A momentous decision on zinc oxide is likely to be made in the European Union. Will it be a reversal of the plan to ban all products containing zinc oxide, will the ban be delayed or will it be implemented immediately? We are all waiting to see. Health expert David Burch has last, pressing advice for everyone on the committee.
The Veterinary Medicinal Products Standing Committee of the European Commission will be meeting in June (19th) and the momentous decision on zinc oxide is likely to be made. Will it be a reversal of the opinion of the Committee on Veterinary Medicinal Products (CVMP) to ban all products containing zinc oxide, or will they delay the introduction of the ban or will it be implemented immediately – we are all waiting to see?
It will be a momentous occasion for pig production in the EU, potentially affecting the health and welfare of millions of piglets. Fortunately, a number of groups share my opinion and I have to thank the Committee of Professional Agricultural Organisations (COPA) for supporting it and lobbying hard the authorities in the member states and the European Commission to reverse the decision or postpone its implementation by up to 10 years.
Ultimately, the Standing Committee will make the decision, so in these last few remaining weeks encourage them and inform them of the significance of this decision, which appears to be primarily a political decision driven by France and the Netherlands. It is unfortunate that many member states appear to accept many of these decisions without challenging them.
The main driver has been concerns of environmental contamination by the use of zinc oxide in feed, which is eventually passed out in faeces and may be spread on the land. We respect the French and Dutch concerns and they should be allowed to impose national restrictions, if they feel it is an issue.
Denmark also produced data, which said there was an accumulation in their own land. However, they produce 11.6 times the number of weaners than the average per million human population in the EU, so it may not be surprising in a small country.
In many other member states, where zinc concentrations in the soil have also been measured, there have been substantial deficiencies found, where the soil is used for growing crops and grazing animals on grass, and high zinc concentration bears no relationship to pig production but to mining and industry.
The way the Danes assessed the zinc concentrations and its soil binding and the potential future risk calculations, not to set standards, have been challenged by the International Zinc Association based in Brussels, which also makes the Danish assessments potentially unsound. Advice on the product label would also help mitigate the problem by half if the manure is applied every other year to the soil – halving the application rate.
Methicillin-resistant Staphylococcus aureus (MRSA) was highlighted as a concern. The Danes have seen an increase in MRSA incidence in their herds from 3% to 68% and this was thought to be associated with the use of zinc oxide. Work in Canada did show that the therapeutic use of zinc oxide did temporarily increase the recovery of MRSA from nasal swabs two weeks after weaning but they reduced to close to zero by 4 weeks.
The nutritionally fed zinc oxide pigs showed a similar relative increase by two weeks and a disappearance by 4 weeks. This is more an indication of nasal bacterial flora dysbacteriosis, which is also going on in the intestines at the same time post-weaning, which is the reason that zinc oxide has been so widely used to prevent diarrhoea.
MRSA CC398 the main livestock associated one is a clonal complex (CC). Its increased incidence and spread in Danish herds is not due to zinc oxide use and resistance selection, as it has to be spread by direct contact, i.e. by movement of pigs (growers or breeding stock) to other farms. It was shown in 2012 by a Danish expert scientist group around Carmen Espinosa-Gongora that they are farm-specific lineages.
Regarding Escherichia coli, even therapeutic use of zinc oxide does not appear to have a direct affect on the bacteria but does appear to prevent overgrowth and adhesion to the gut of the entero-toxic E. coli (ETEC) by stabilising the gut flora and increasing the diversity of strains. Antibiotic use has a far greater resistance selection than the indirect co-selection by zinc oxide.

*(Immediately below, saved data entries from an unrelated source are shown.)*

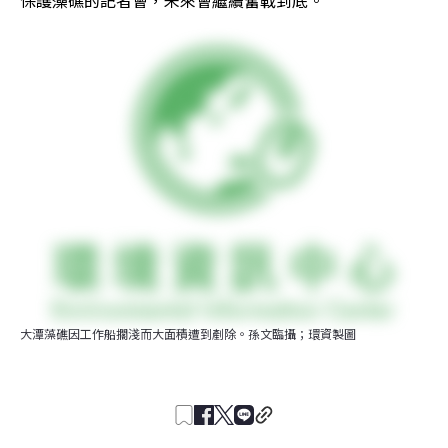
保護藻礁的記者會，未來會繼續奮戰到底。
大潭藻礁因工作船擱淺而大面積遭到剷除。孫文臨攝；環資製圖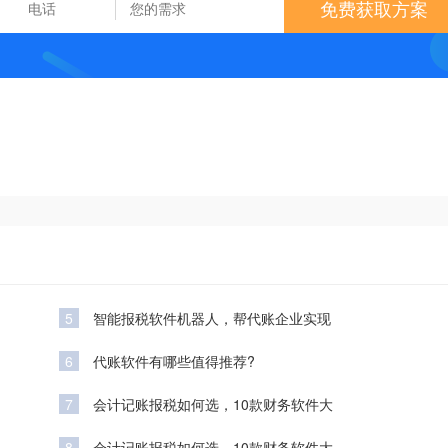
免费获取方案
5
智能报税软件机器人，帮代账企业实现
6
代账软件有哪些值得推荐?
7
会计记账报税如何选，10款财务软件大
8
会计记账报税如何选，10款财务软件大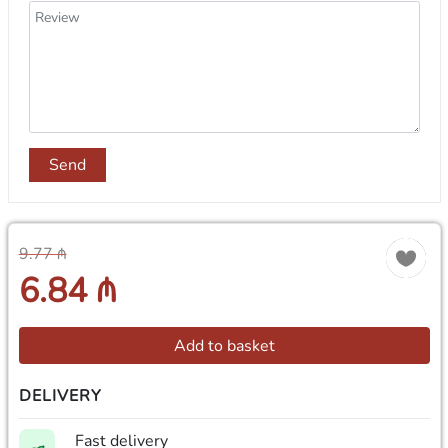
Send
9.77 ₼
6.84 ₼
Add to basket
DELIVERY
Fast delivery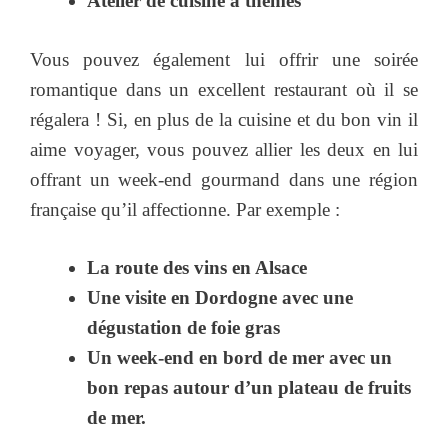
Atelier de cuisine à thèmes
Vous pouvez également lui offrir une soirée
romantique dans un excellent restaurant où il se
régalera ! Si, en plus de la cuisine et du bon vin il
aime voyager, vous pouvez allier les deux en lui
offrant un week-end gourmand dans une région
française qu’il affectionne. Par exemple :
La route des vins en Alsace
Une visite en Dordogne avec une
dégustation de foie gras
Un week-end en bord de mer avec un
bon repas autour d’un plateau de fruits
de mer.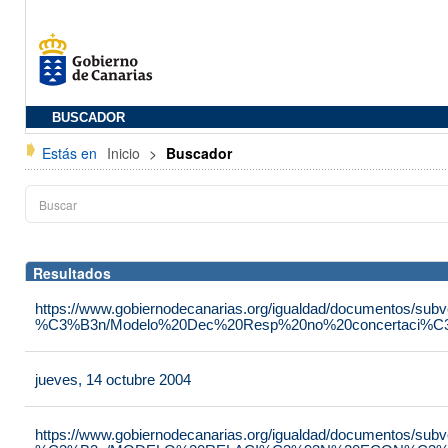
BUSCADOR
Estás en
Inicio
>
Buscador
Resultados
https://www.gobiernodecanarias.org/igualdad/documentos/su
%C3%B3n/Modelo%20Dec%20Resp%20no%20concertaci%C3
jueves, 14 octubre 2004
https://www.gobiernodecanarias.org/igualdad/documentos/su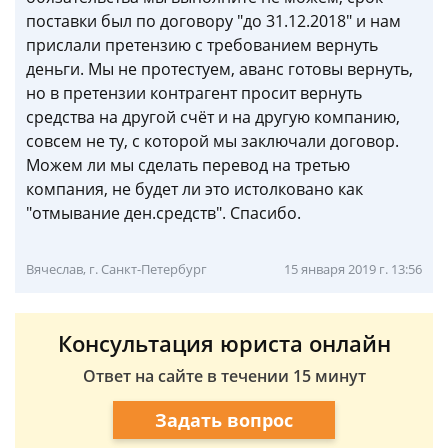
поставки был по договору "до 31.12.2018" и нам
прислали претензию с требованием вернуть
деньги. Мы не протестуем, аванс готовы вернуть,
но в претензии контрагент просит вернуть
средства на другой счёт и на другую компанию,
совсем не ту, с которой мы заключали договор.
Можем ли мы сделать перевод на третью
компания, не будет ли это истолковано как
"отмывание ден.средств". Спасибо.
Вячеслав, г. Санкт-Петербург
15 января 2019 г. 13:56
Консультация юриста онлайн
Ответ на сайте в течении 15 минут
Задать вопрос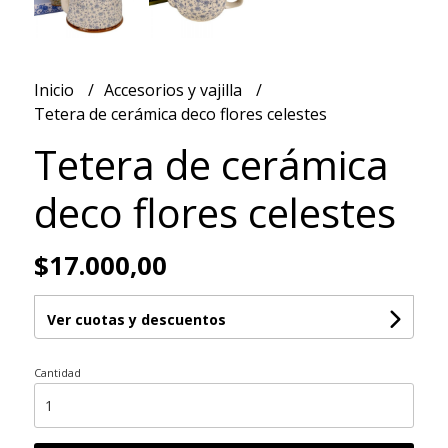
Inicio
Accesorios y vajilla
Tetera de cerámica deco flores celestes
Tetera de cerámica
deco flores celestes
$17.000,00
Ver cuotas y descuentos
Cantidad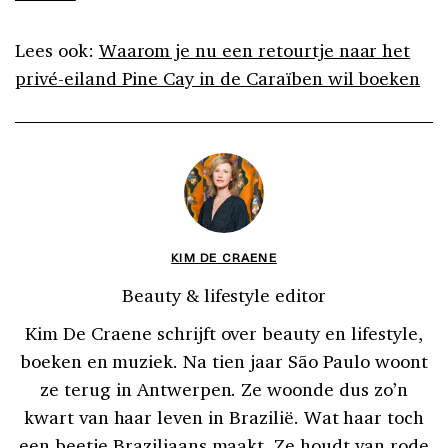
Lees ook:
Waarom je nu een retourtje naar het
privé-eiland Pine Cay in de Caraïben wil boeken
KIM DE CRAENE
Beauty & lifestyle editor
Kim De Craene schrijft over beauty en lifestyle,
boeken en muziek. Na tien jaar São Paulo woont
ze terug in Antwerpen. Ze woonde dus zo’n
kwart van haar leven in Brazilië. Wat haar toch
een beetje Braziliaans maakt. Ze houdt van rode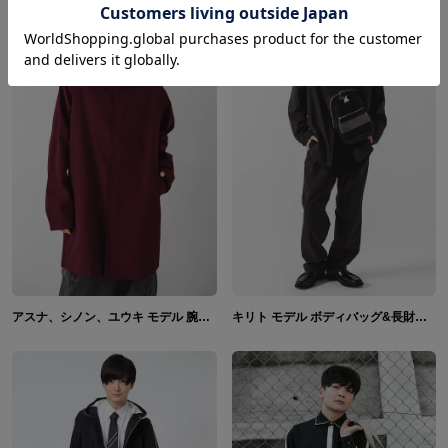
アスナ、シノン、ユウキ モデル 腕時計＆アウター ソードアート・オンライン
キリト モデル ボディバッグ&長財布 ソードアート・オンライン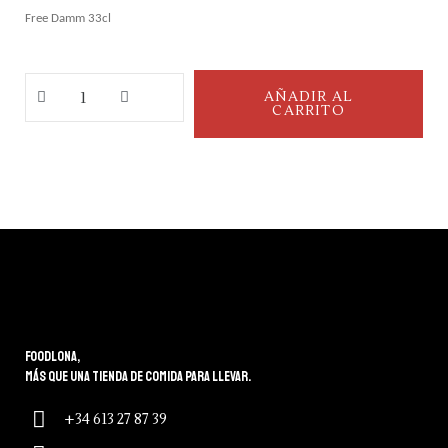
Free Damm 33cl
AÑADIR AL
CARRITO
Foodlona,
más que una tienda de comida para llevar.
+34 613 27 87 39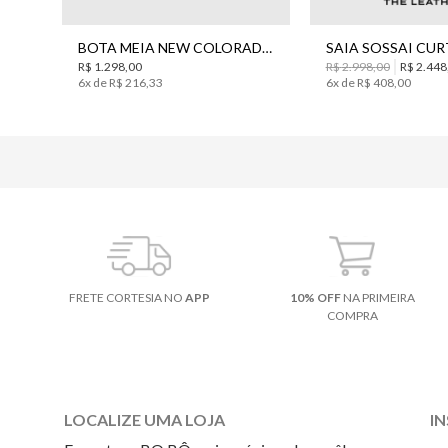
34
36
39
35
44
BOTA MEIA NEW COLORADO BO.BÔ FEMININA
R$
1
.
298
,
00
R$
2
.
998
,
00
R$
2
.
448
6
x de
R$
216
,
33
6
x de
R$
408
,
00
FRETE CORTESIA NO
APP
10% OFF
NA PRIMEIRA
COMPRA
LOCALIZE UMA LOJA
I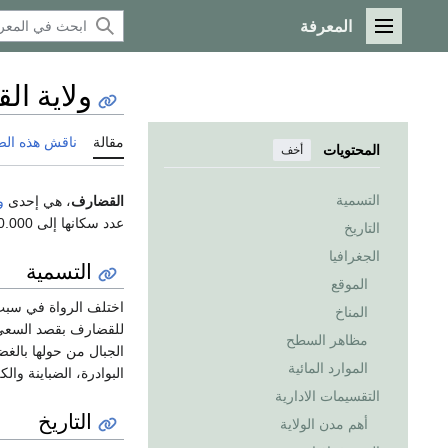
المعرفة
القائمة الرئيسية
ولاية ا
مقالة
ناقش هذه ال
المحتويات
أخف
التسمية
القضارف
، هي إحدى
و
عدد سكانها إلى 1.400.000 نسمة. عاصمتها مدينة
التاريخ
الجغرافيا
التسمية
الموقع
اختلف الرواة في سبب
المناخ
للقضارف بقصد السعي ل
مظاهر السطح
الجبال من حولها بالغض
الموارد المائية
البوادرة، الضباينة وال
التقسيمات الادارية
التاريخ
أهم مدن الولاية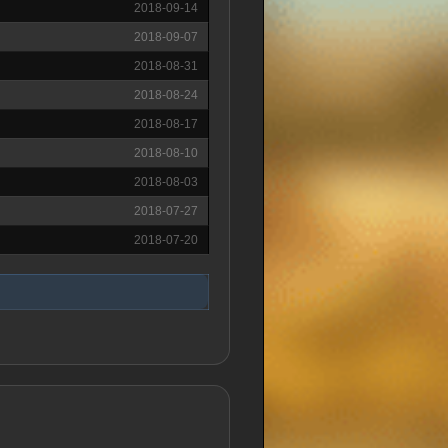
2018-09-14
2018-09-07
2018-08-31
2018-08-24
2018-08-17
2018-08-10
2018-08-03
2018-07-27
2018-07-20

The simple answer is – yes it does.
This detailed work involving 10 different references clearly showed that nutritional inclusion levels of zinc oxide of 1,000 ppm and below had no effect, which was the identical finding to my own work using growth performance as the measure of efficacy. Therapeutic concentrations of 2,400 ppm zinc oxide had a definite effect reducing the relative risk of diarrhoea overall by 65%.
This work can hardly be considered publishing bias as it involves 10 separate references and it is also the general opinion of the thousands of farmers that continue to use the product, in the case of the UK, for over 25 years.
I appeal to farmers and their vets to inform and advise their national members of the Standing Committee of the European Commission to veto this proposal to ban zinc oxide, to either reverse the decision or to give time until work has properly been carried out in the EU to assess the real impact of pig manure in their countries on zinc levels in the soil.
It would also give time for farmers and research groups to evaluate alternatives, without resorting to going back to the use of antibiotics like colistin and without damaging the health and welfare of millions of pigs and the productivity and profitability of the EU pig industry.